**Data excerpts:**
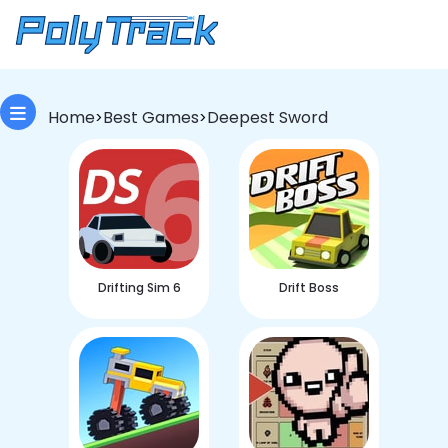
Home
Best Games
Deepest Sword
>
>
Drifting Sim 6
Drift Boss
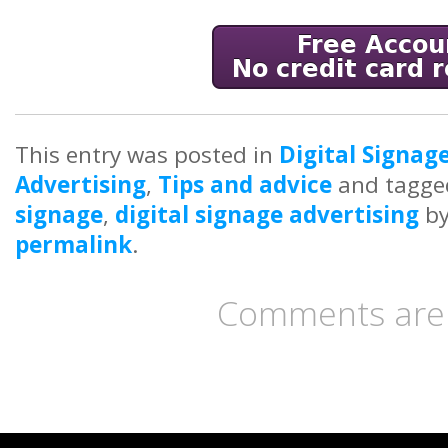
This entry was posted in
Digital Signag
Advertising
,
Tips and advice
and tagg
signage
,
digital signage advertising
b
permalink
.
Comments are 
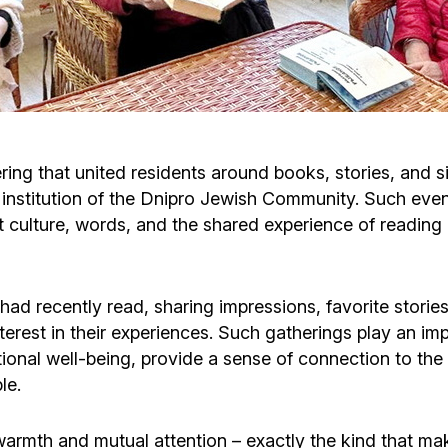
Cafe «Milk and Honey»
Death & mourning
“Judaica” store
Hevra Kadisha
Get
Holocaust Memorial Complex with
Jortzeit
Giyur
ring that united residents around books, stories, and s
Menorah Multifunctional Center
 institution of the Dnipro Jewish Community. Such even
Jewish cemetery database
Soifer Center
at culture, words, and the shared experience of reading e
ad recently read, sharing impressions, favorite stories
erest in their experiences. Such gatherings play an impo
onal well-being, provide a sense of connection to the 
le.
rmth and mutual attention – exactly the kind that makes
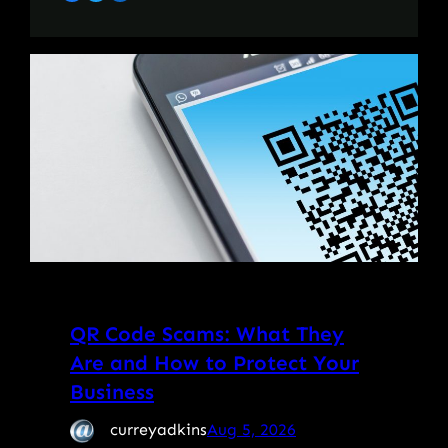
QR Code Scams: What They
Are and How to Protect Your
Business
curreyadkins
Aug 5, 2026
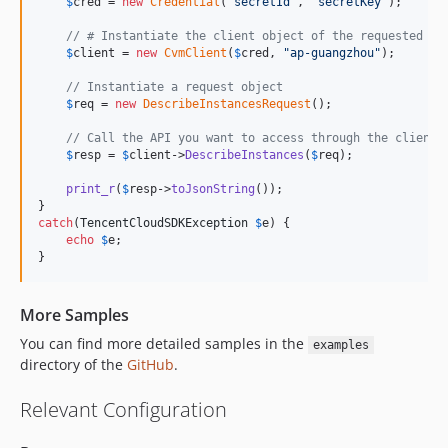
$
cred
 = 
new
Credential
(
"
secretId
"
, 
"
secretKey
"
);

// # Instantiate the client object of the requested pr
$
client
 = 
new
CvmClient
(
$
cred
, 
"
ap-guangzhou
"
);

// Instantiate a request object
$
req
 = 
new
DescribeInstancesRequest
();

// Call the API you want to access through the client 
$
resp
 = 
$
client
->
DescribeInstances
(
$
req
);

print_r
(
$
resp
->
toJsonString
());

catch
(
TencentCloudSDKException
$
e
) {

echo
$
e
;

}
More Samples
You can find more detailed samples in the
examples
directory of the
GitHub
.
Relevant Configuration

**What to do:**
Report how many lines of the records hold the word "that", and supply no other text.

**Response to this task:**
2